Because of this attitude of excellence, I often naively believe that other people live with the same self-expectations. That sets me up for disappointment constantly. I don’t expect other people to be perfect, but I forget that some people are just satisfied and don’t want to learn more or do more. Differences in personalities don’t make one right or the other wrong.

I remember when Alyssa started school, I didn’t feel the urge to demand straight A’s from her at all. Instead I told her, “Do your best and we will be so proud of you.”

The key thought to that whole sentence is that I wanted my daughter to do HER BEST. If she put forth the effort to do HER BEST, then I couldn’t expect more. It is the same with everyone else and especially with those we love. Expecting them to give their best is the only standard we can really hold them to and is only fair.

In a marriage, letting down the walls of protection that guard our heart is one of the hardest things we need to do. Without that vulnerability, the “oneness” and “partnership” isn’t going to bloom. When the couple is one, they are one in marital purpose. Being vulnerable is NOT easy. Opening up the heart is a scary activity because we fear that some kind of rejection could follow. If we find the courage to share all our deepest emotions, then we get rejected, it cuts right to the soul and the essence of our being. Hurt? Oh my goodness! THAT is why we have walls for protection because rejection at that level is devastating!

When I divorced the first time, moved across the country, started a job in the hotel industry and became a single mother, I still felt youthful. By the time I experienced the ending of the second marriage, I felt worn out, used and old. Ashley Monroe totally described me in her song called “Used” found on the album “Satisfied”.
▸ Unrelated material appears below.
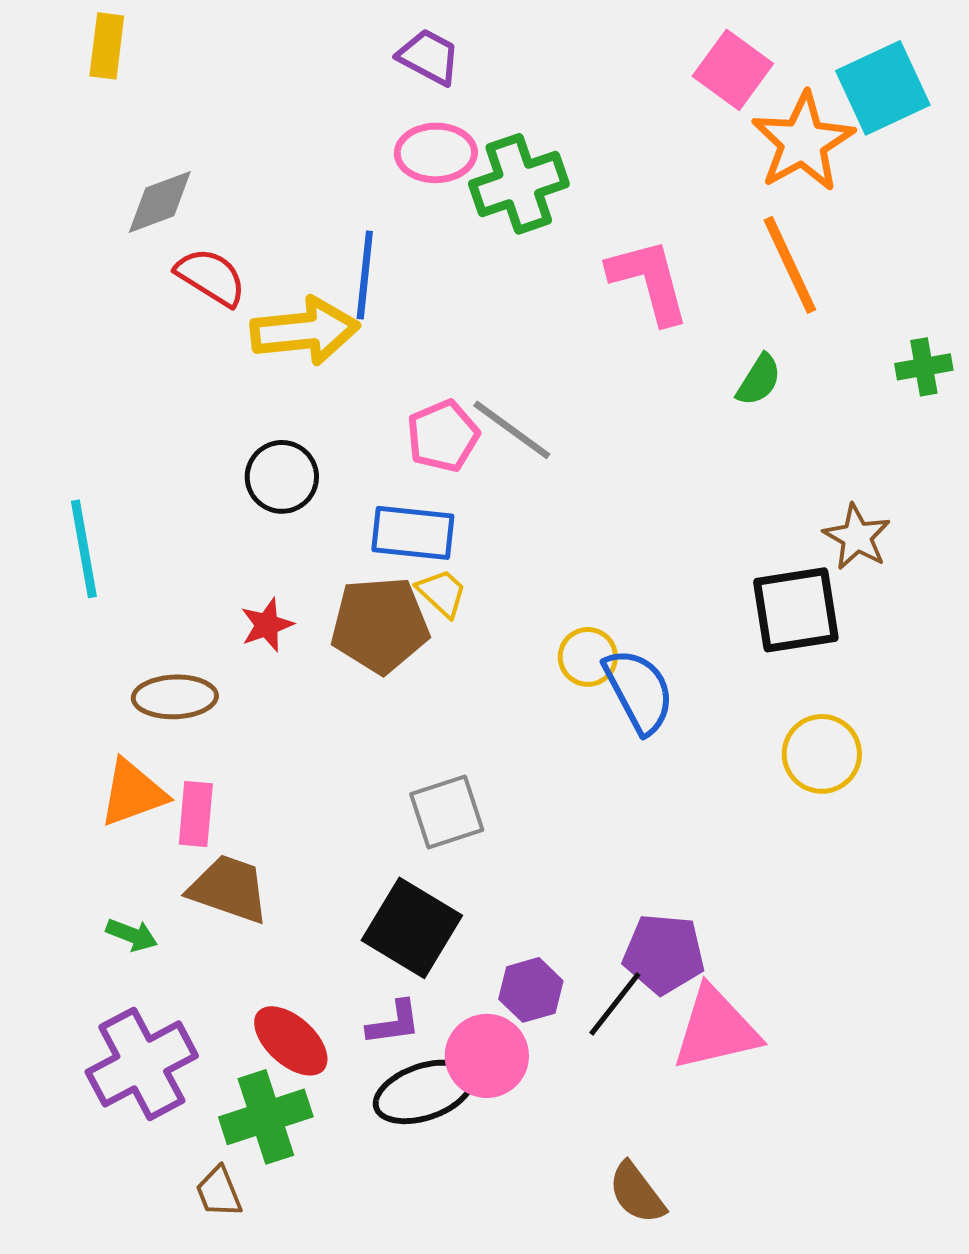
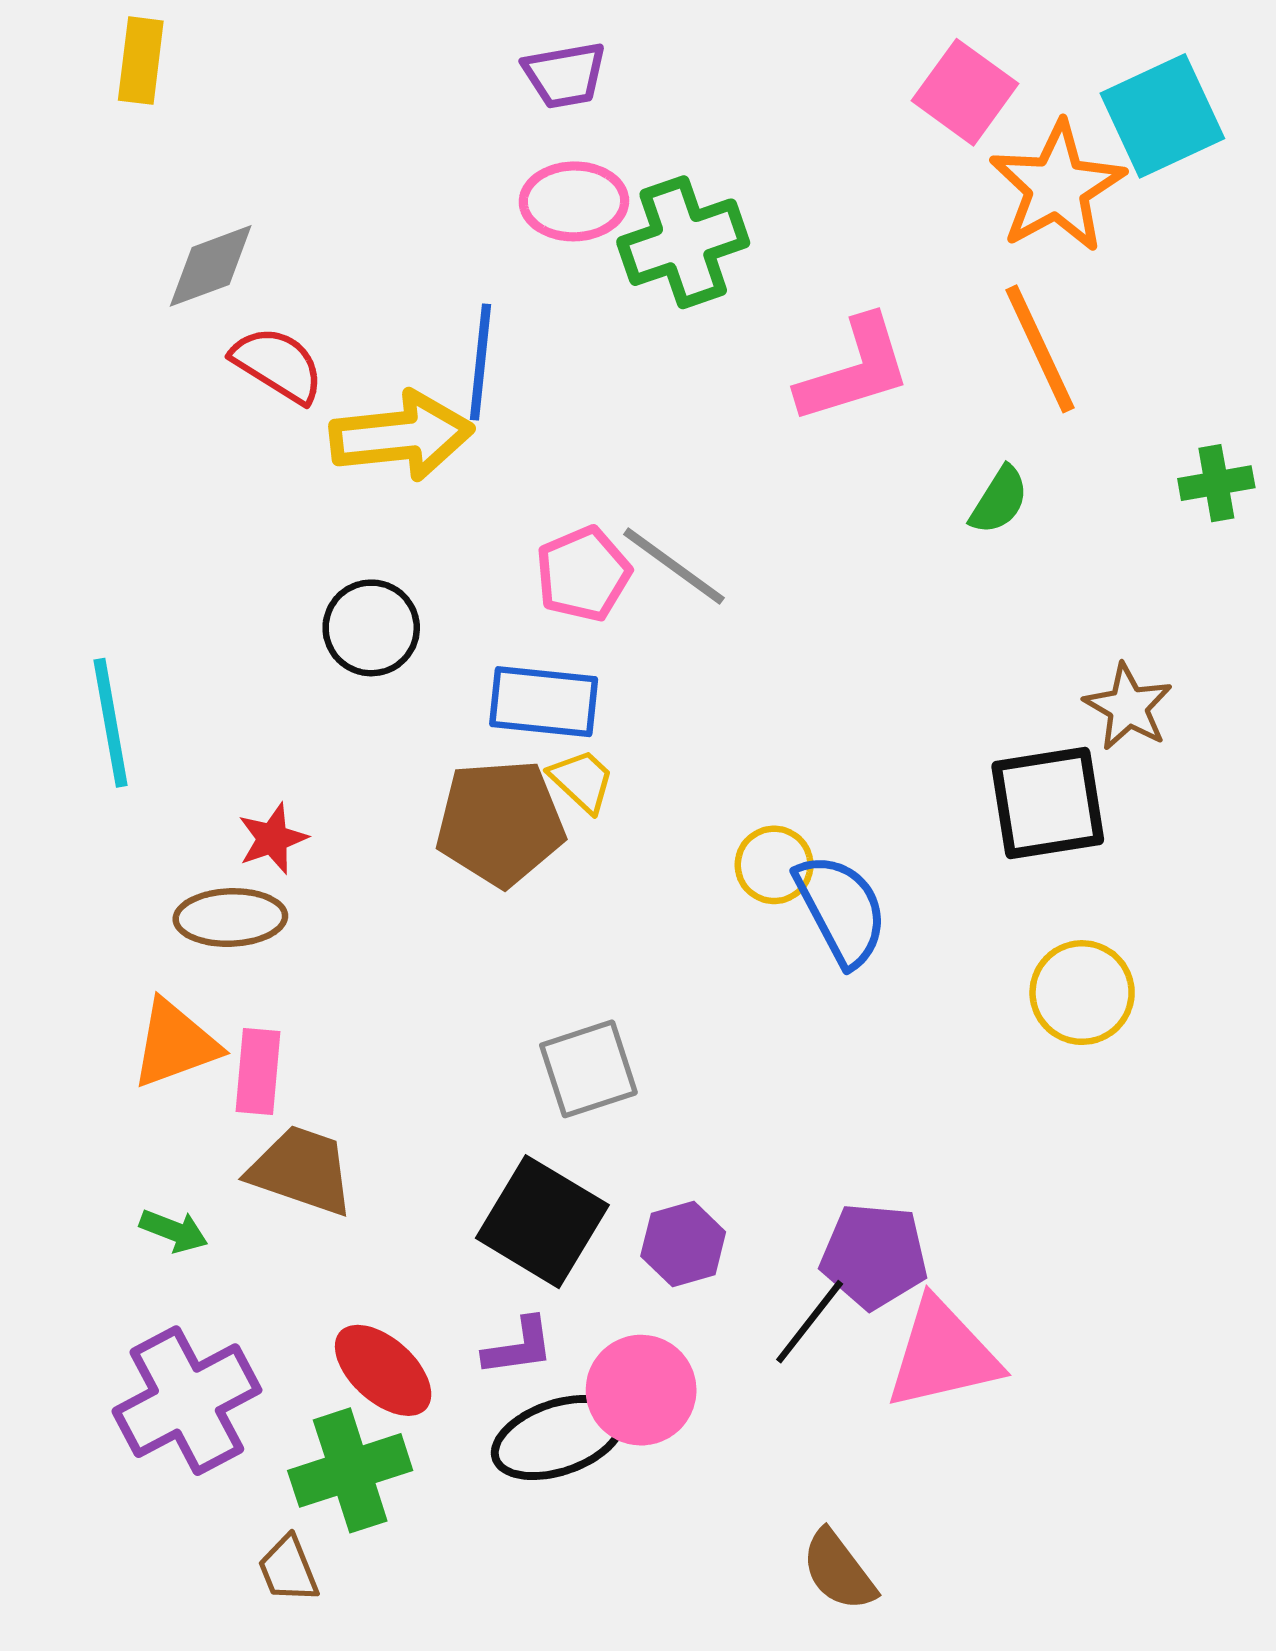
purple trapezoid: (429, 57) -> (565, 75), turned 142
pink L-shape: (649, 281) -> (854, 370), turned 88
red star: (267, 625) -> (272, 839), moved
purple hexagon: (531, 990) -> (683, 1244), moved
Like an old piano played for generations
Slowly fading out of tune
Like the soles on the bottom of my favorite pair
Of dancing shoes
I know I’m not some bright and shiny
Polished up
Car that’s sparkling new
Right off the salesroom floor

Yeah I’ve got some dents and bruises
I’ve been dropped and there’s a scar
Where, my heart was broke before

No one emerges unscathed from a relationship that ends. When any relationship is over, the goal is to not only heal from the pain, but also to learn from the mistakes that were made during the relationship. Without taking the time to learn where we went wrong, the likelihood of repeating the same mistakes again and again is high. I don’t know about you, but I sure don’t want to repeat mistakes over and over. My heart can’t take that kind of pain too many times.

7 Lessons Learned

Marriage is a huge commitment. Regardless of popular belief, I do believe that if two people are unselfish and take the time to grow together through experiences, they can have a happy marriage that will last a lifetime. Since my marriages didn’t last a lifetime, what did I learn that will be useful to me and possibly you?
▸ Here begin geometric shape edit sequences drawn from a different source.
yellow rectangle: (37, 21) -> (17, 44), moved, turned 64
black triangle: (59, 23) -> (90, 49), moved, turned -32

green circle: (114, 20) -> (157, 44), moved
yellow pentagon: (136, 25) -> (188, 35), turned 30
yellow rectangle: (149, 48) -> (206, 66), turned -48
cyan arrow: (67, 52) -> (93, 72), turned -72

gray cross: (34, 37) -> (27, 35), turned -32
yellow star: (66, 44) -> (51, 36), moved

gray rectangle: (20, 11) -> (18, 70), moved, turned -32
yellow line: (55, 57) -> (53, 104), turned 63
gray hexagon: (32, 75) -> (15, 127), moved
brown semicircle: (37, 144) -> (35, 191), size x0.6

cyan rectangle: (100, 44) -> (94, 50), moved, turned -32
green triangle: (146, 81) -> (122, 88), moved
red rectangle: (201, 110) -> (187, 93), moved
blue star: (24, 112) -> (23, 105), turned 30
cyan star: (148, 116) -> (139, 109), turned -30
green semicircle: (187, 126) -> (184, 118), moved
  • I subconsciously chose men that had a couple traits like my father because I was trying to heal the father-daughter relationship. Sounds kooky, but it makes total sense when you list a comparison of all the men in my life. Actually, it is a bit spooky that my subconscious brain ruled me so strongly. So I healed the relationship with my dad and that should help me not to repeat this subconscious attraction to the negative traits.
  • A marriage is give and take for BOTH people.
  • Communication, honesty and trust create a solid foundation. You can regain trust only if you are willing to communicate and remain honest at all times. Without honest communication and trust, a marriage will not endure. Actually, any loving relationship can’t last without these elements.
  • A couple that works and plays together stays together. As we age, we change. That is just a fact of life. If a couple makes a point to learn and grow through the experiences together, their relationship will become more solid and love will be continually strengthened.
  • Respect and patience for each other will keep the love in a safe and nurturing environment. Differences make the couple well rounded and interesting.
  • Two wrongs don’t make a right. I’ve heard that saying so many times, but it continues to ring true. Keeping score in a relationship is detrimental in so many ways. It is inevitable that there will be disagreements and hurt feelings, but retaliation doesn’t strengthen the relationship. Getting back or doing vengeful things will only tear the relationship apart.
  • Forgiveness is vital, but part of being truly sorry means that the hurtful act isn’t repeated. Doing something that you KNOW will hurt the other person is not only wrong, but also selfish, disrespectful, arrogant, and cruel. Of course, it also means that you aren’t really sorry.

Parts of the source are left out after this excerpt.